In questa vicenda sono poi emersi ben evidenti tutti i limiti culturali di un certo antirazzismo ideologico, paradossalmente speculare al razzismo che si vorrebbe combattere. Se è vero infatti che la destra reazionaria e xenofoba vede nello straniero una minaccia esistenziale a prescindere, è altresì vero che la sinistra umanitaria e cosmopolita nello straniero tende a vedere una fonte di salvezza e redenzione a prescindere. In entrambi i casi, alle persone in carne e ossa, coi loro vizi, con le loro virtù, con le loro inevitabili contraddizioni, si finisce per preferire dei simboli, delle astrazioni, delle forme sociali disincarnate. Razzismo e antirazzismo si somigliano nella misura in cui inchiodano gli esseri umani ad un ruolo e a un destino solo per il colore della loro pelle. Cattivo e pericoloso perché nero. Buono e innocente perché nero. In fondo con c’è differenza.

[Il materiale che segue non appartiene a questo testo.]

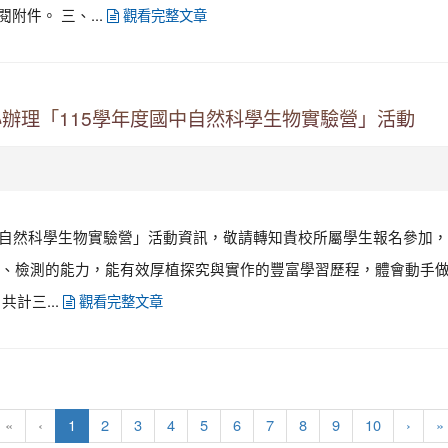
附件。 三、...
觀看完整文章
辦理「115學年度國中自然科學生物實驗營」活動
中自然科學生物實驗營」活動資訊，敬請轉知貴校所屬學生報名參加，
檢測的能力，能有效厚植探究與實作的豐富學習歷程，體會動手做實驗
共計三...
觀看完整文章
(current)
«
‹
1
2
3
4
5
6
7
8
9
10
›
»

Infine, da tutta questa storia è emersa l’evidenza sgradevole che l’accoglienza degli immigrati, un dovere politico-civile, un obbligo morale al quale una comunità politica non può sottrarsi, per alcuni rappresenta invece un lucroso affare. Al fianco degli immigrati non ci sono soltanto i volontari e i professionisti che si prodigano con molti impegno e pochi mezzi, ci sono anche gli sfruttatori travestiti da benefattori. Fare un po’ di pulizia nella galassia del solidarismo sarebbe, dopo questo ennesimo polverone, nell’interesse di chi presta generosamente soccorso, sostegno e ausilio al prossimo in fuga dalla miseria.

Ieri, dopo un paio di giorni di psicodramma, trascorsi tra riunioni e faccia a faccia, è arrivata l’autosospensione di Aboubakar Soumahoro dal gruppo parlamentare Alleanza Verso-Sinistra. Per “rispetto delle istituzioni”, con le parole del comunicato che ha annunciato la decisione. In realtà si tratta degli affari interni di un partito, di una soluzione ai tormenti di Enrico Bonelli e Nicola Fratoianni che per i cittadini non presenta però alcun interesse. Senza contare che l’autosospensione è in Italia il placebo delle dimissioni: dà l’illusione di sortire lo stesso effetto, in realtà è forma senza sostanza. Aboubakar Soumahoro è ormai parlamentare della Repubblica a spese dei contribuenti italiani. Lo hanno eletto per dare voce agli ultimi, di grazia se riuscirà a convincerci, da qui alla fine della legislatura, di non essere l’ennesimo impostore apparso sulla scena politica nazionale.